The Google AI Overview falsely claimed that it “was a Missouri Court of Appeals case that addressed whether certain statements made by a city employee during a federal investigation were protected by privilege, thereby barring a defamation suit” that “involved an appeal by an individual named Weber against the City of Cape Girardeau” and “involved the application of absolute privilege to statements made by a city employee to a federal agent during an official investigation.”
Perhaps more concerning, the very last paragraph of the AI Overview directly addresses and inaccurately rebuts the actually true statement that the case is a fictitious citation:
The citation is sometimes noted in subsequent cases as an example of a "fictitious citation" in the context of discussions about proper legal citation and the potential misuse of Al in legal work. However, the case itself is a real, published opinion on the topic of privilege in defamation law.
The preceding quote from Google AI Overview is false.
When AI Overview Did Not Generate, “AI Mode” Hallucinated At Similar Rates
Twelve (12) searches did not generate a Google AI Overview (~55%); more than half of those, seven (7) out of 12 (58%) hallucinated that the cases were real. One (1) additional AI Mode description correctly identified a case as fictitious; however, it inaccurately attributed the source of the fictitious case to a presentation rather than the prominent case Kruse v. Karlen. Google’s AI Mode correctly identified four (4) cases as fictitious cases from Kruse v Karlen.
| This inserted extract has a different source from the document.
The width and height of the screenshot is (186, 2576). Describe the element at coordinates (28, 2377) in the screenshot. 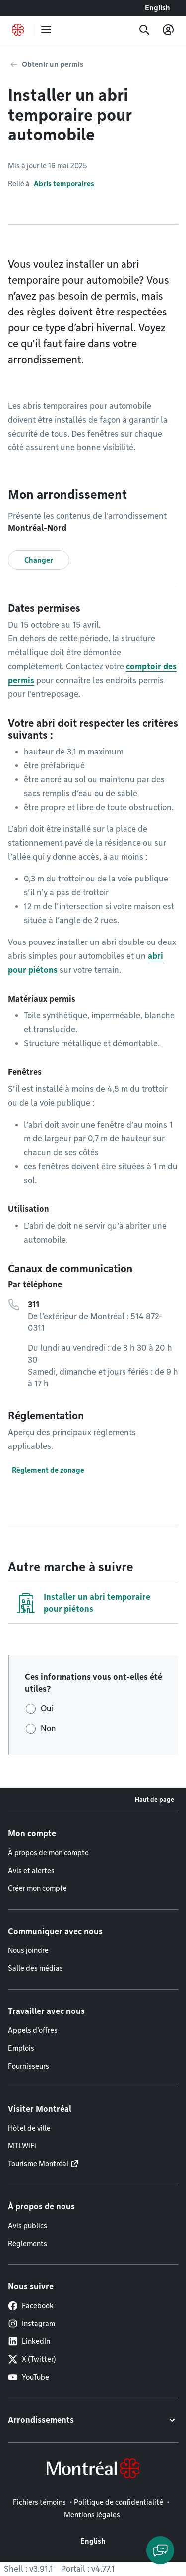

I see `YouTube` at that location.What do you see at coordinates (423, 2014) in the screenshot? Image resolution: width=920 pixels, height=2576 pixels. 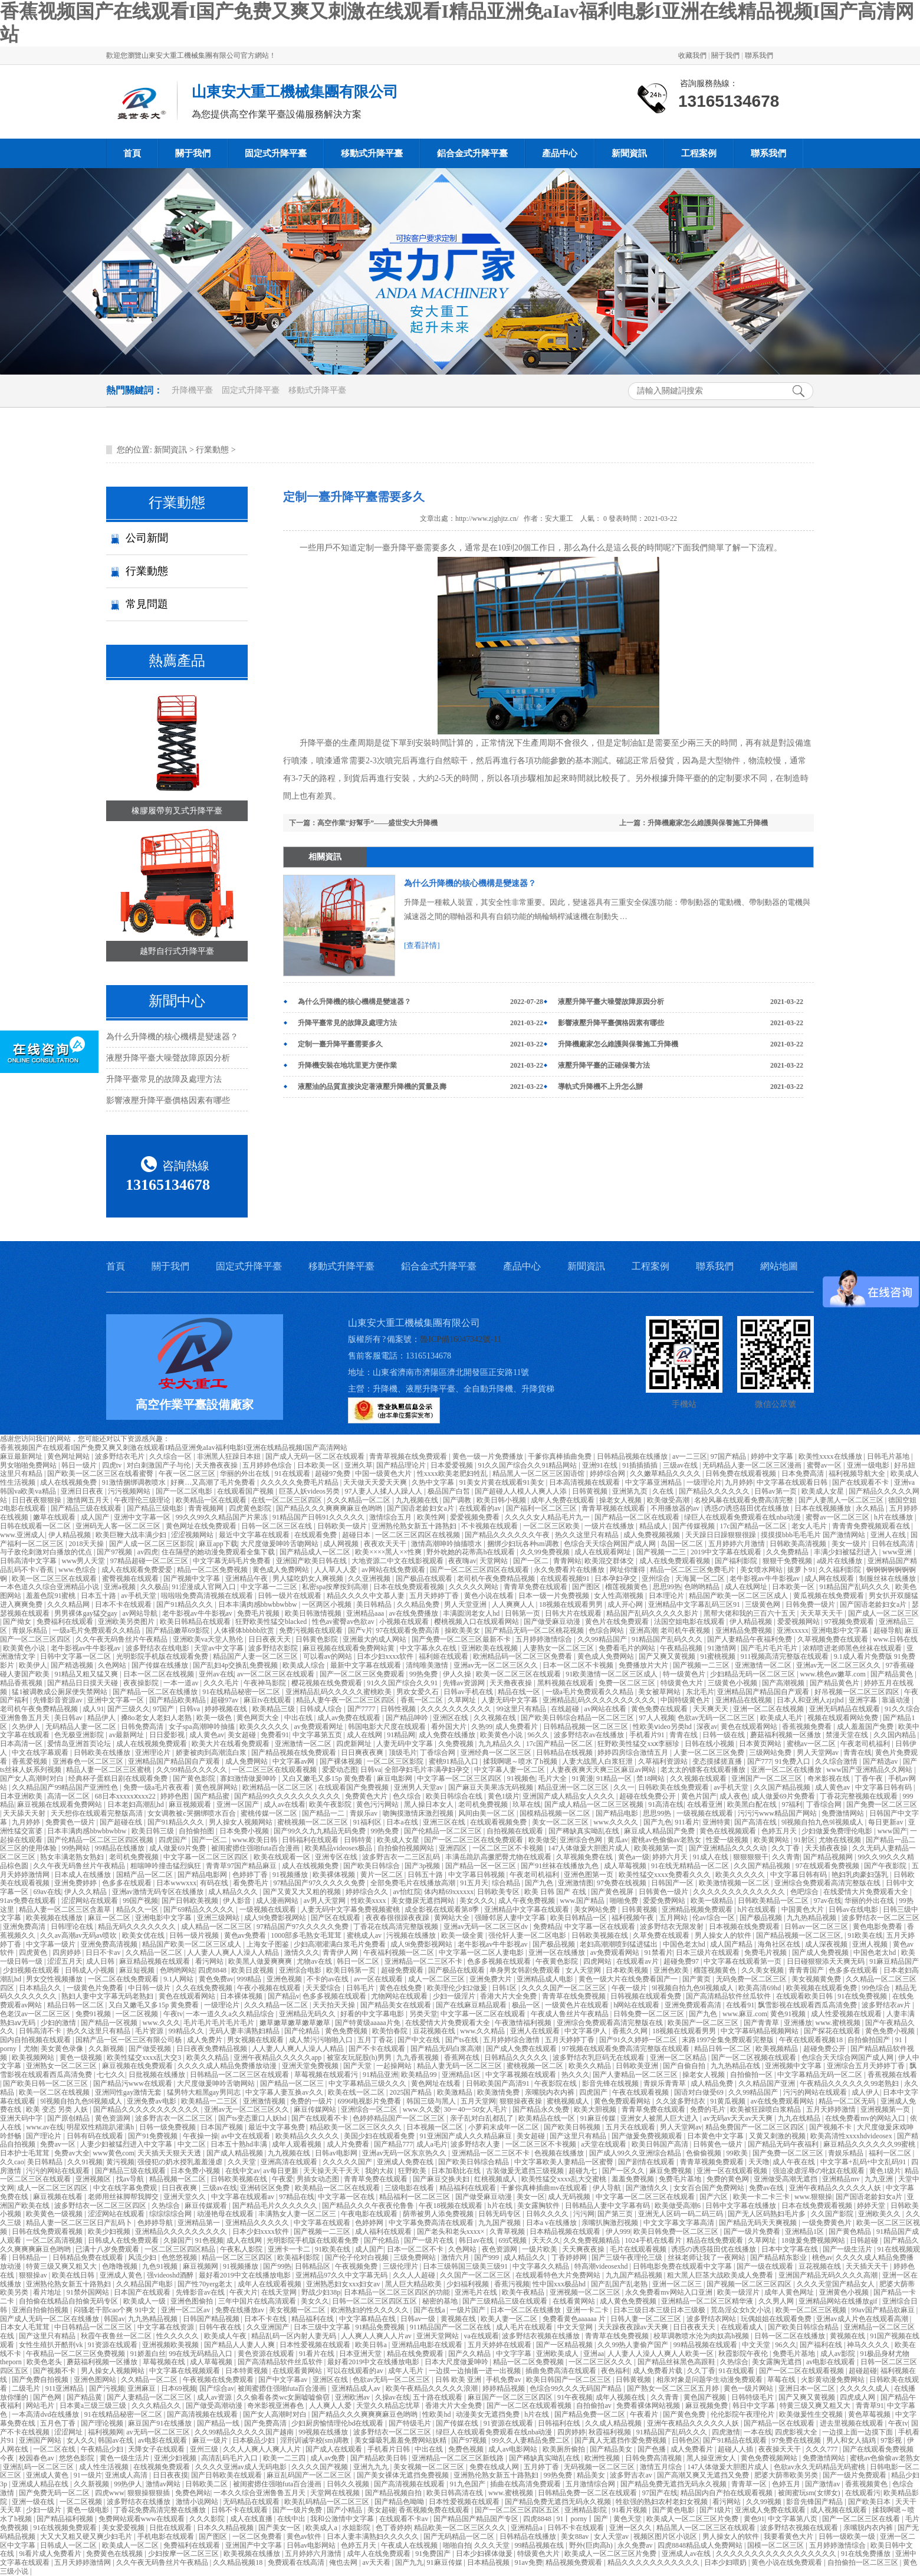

Like AI Overview, AI Mode provided persuasive descriptions of the supposed topic of these cases. The descriptions AI Mode provided for the fakes cases were sometimes partially supported by additional cases with similar names apparently pulled into the context window after the initial Google Search, e.g., a partial description of a different, real case involving the St. Louis Symphony Orchestra. In those examples, the underlying sources were not inaccurate; instead, AI Mode inaccurately summarized those sources.
Other AI Mode summaries were not supported by the cited sources, but hallucinated by Google AI Mode itself. In other words, the source of the false information appeared to be Google’s AI itself, not underlying inaccurate sources providing the descriptions of the fake cases.
Conclusion
Without AI, Google Search’s top results would likely have given the user accurate information. However, Google AI Overview gave the user an inaccurate answer roughly a quarter of the time (5 of 22 or ~23%), without the user opting to use AI features. If the user opted for AI Mode each time an AI Overview was not provided, the overall error rate would climb to more than half (12 of 22 or ~55%).
Recall that for all of these 22 cases, which are known fake citations, Google Search retrieved the Kruse v. Karlen opinion that explicitly stated that they are fictitious citations. If you were an attorney trying to verify newly hallucinated cases, you would not have the benefit of hindsight. If ChatGPT or another LLM hallucinated a case citation, and you then “double-checked” it on Google, it is possible that the error rate would be higher than in this test, given that there would likely not be an opinion addressing that specific fake citation.